My sincere apologies if anyone has been waiting for this. I've had work and personal relations come into play so they past 3 days I've needed to put up my files has been next to nil. Right now I'm remoting into my computers at home to make a simple zip file with the CERN OHL of the Eagle schematic capture and board layout and putting that on my server. It's now available on GitHub.

Edit: I've uploaded a new zip file with the OSH Park-compatible DRU and the DSN file for FreeRouting. From this point on, I'll only maintain the GitHub copies.

Zip file MD5: 1d69958143c7c591f87b919347afbcb8

Now, I know it is atypical to use the CERN OHL and something like CC BY-SA to license these files. Unless I've misunderstood their FAQs and other documentation on the CC site, the CC license cannot be revoked once applied to whatever it's applicable to. That and they state that the CC license is not applicable to hardware or software.

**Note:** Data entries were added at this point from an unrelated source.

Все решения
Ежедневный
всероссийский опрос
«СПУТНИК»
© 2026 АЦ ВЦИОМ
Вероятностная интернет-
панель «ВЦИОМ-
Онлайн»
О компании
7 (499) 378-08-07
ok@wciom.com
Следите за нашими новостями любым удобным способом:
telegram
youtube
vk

This may have been a change since version 3; I do not know. I rather stay current instead of having to rely upon a non-current, thus more-likely-to-be-deprecated license to release my design under.

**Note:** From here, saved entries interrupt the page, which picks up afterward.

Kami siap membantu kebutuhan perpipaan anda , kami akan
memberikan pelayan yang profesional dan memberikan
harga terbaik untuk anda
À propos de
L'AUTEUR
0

Anyhow, I know the schematic is a bit of a mess and I will clean it up in the near future, but right now that isn't a priority. I'm a bit behind on my work with this and I need to catch back up. I have a vacation coming up soon that will be utilized for much needed rest and this kind of work too. FYI, the SRAM chip does draw a bit of juice, about 80 mA @ 60 MHz iirc, and there are lower power options available. The only issue is that the address pins are different in the TSOP-44 pinout, but the data and control pins are identical.

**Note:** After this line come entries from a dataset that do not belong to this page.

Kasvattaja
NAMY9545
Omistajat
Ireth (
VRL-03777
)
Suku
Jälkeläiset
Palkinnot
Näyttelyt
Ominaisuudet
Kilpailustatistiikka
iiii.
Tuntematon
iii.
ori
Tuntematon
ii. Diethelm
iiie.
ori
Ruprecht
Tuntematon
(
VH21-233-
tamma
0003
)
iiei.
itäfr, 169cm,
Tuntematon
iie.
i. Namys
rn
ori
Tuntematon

I've had that version of the board layout running on an offline copy of freerouting.net's software. Why? Some have raised concern about the usefulness of trace length matching that I implemented on the mainboard and, honestly, I have had my doubts about that since I initially set up those traces back in mid February. It is comforting to just a few days later see a HaD article on just this topic. The display driver for the OLED screens favors a 5 ns rise time and so do the data sheets for the PIC32.  The re-routed board, which will need some tweaking after the optimizer is done, will have straightened everything out and has dropped the summed trace length on the board from ~156 inches to the low 130's. Also, more than 100 vias have been removed. I very much want to test this resulting copy of the board against the existing design with a home made EMI probe, compare ground plane noise, compare signal skew, see if I need series/source termination on the SRAM, et al. Yes, though I'm running the SRAM at 65 MHz initially, I may attempt a full 80 MHz and see if everything continues to hold together and the speed is beneficial.

Once the accidents clear up I'll make my way home and properly post these files up on GitHub.